Begin with the line where "l has assembled" appears. Set down that line and the rest of the records below it exactly as given.

*Available data*:
*** Block opens ***
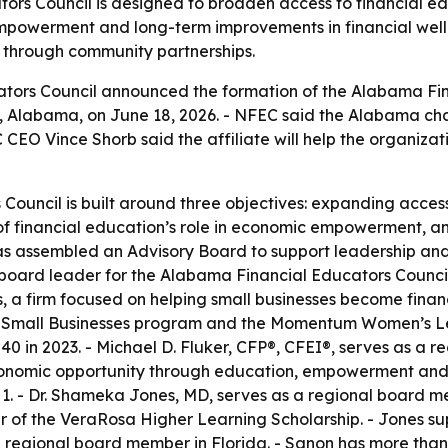
rs Council is designed to broaden access to financial edu
empowerment and long-term improvements in financial wel
on through community partnerships.
ators Council announced the formation of the Alabama Fina
lle, Alabama, on June 18, 2026. - NFEC said the Alabama c
 CEO Vince Shorb said the affiliate will help the organizat
ouncil is built around three objectives: expanding access
of financial education’s role in economic empowerment, an
l has assembled an Advisory Board to support leadership and
oard leader for the Alabama Financial Educators Council. -
a firm focused on helping small businesses become financ
0 Small Businesses program and the Momentum Women’s Le
0 in 2023. - Michael D. Fluker, CFP®, CFEI®, serves as a r
onomic opportunity through education, empowerment and c
1. - Dr. Shameka Jones, MD, serves as a regional board me
of the VeraRosa Higher Learning Scholarship. - Jones sup
a regional board member in Florida. - Sanon has more than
*** Block closes ***
*Exercise output*:
l has assembled an Advisory Board to support leadership and
oard leader for the Alabama Financial Educators Council. -
a firm focused on helping small businesses become financ
0 Small Businesses program and the Momentum Women’s Le
0 in 2023. - Michael D. Fluker, CFP®, CFEI®, serves as a r
onomic opportunity through education, empowerment and c
1. - Dr. Shameka Jones, MD, serves as a regional board me
of the VeraRosa Higher Learning Scholarship. - Jones sup
a regional board member in Florida. - Sanon has more than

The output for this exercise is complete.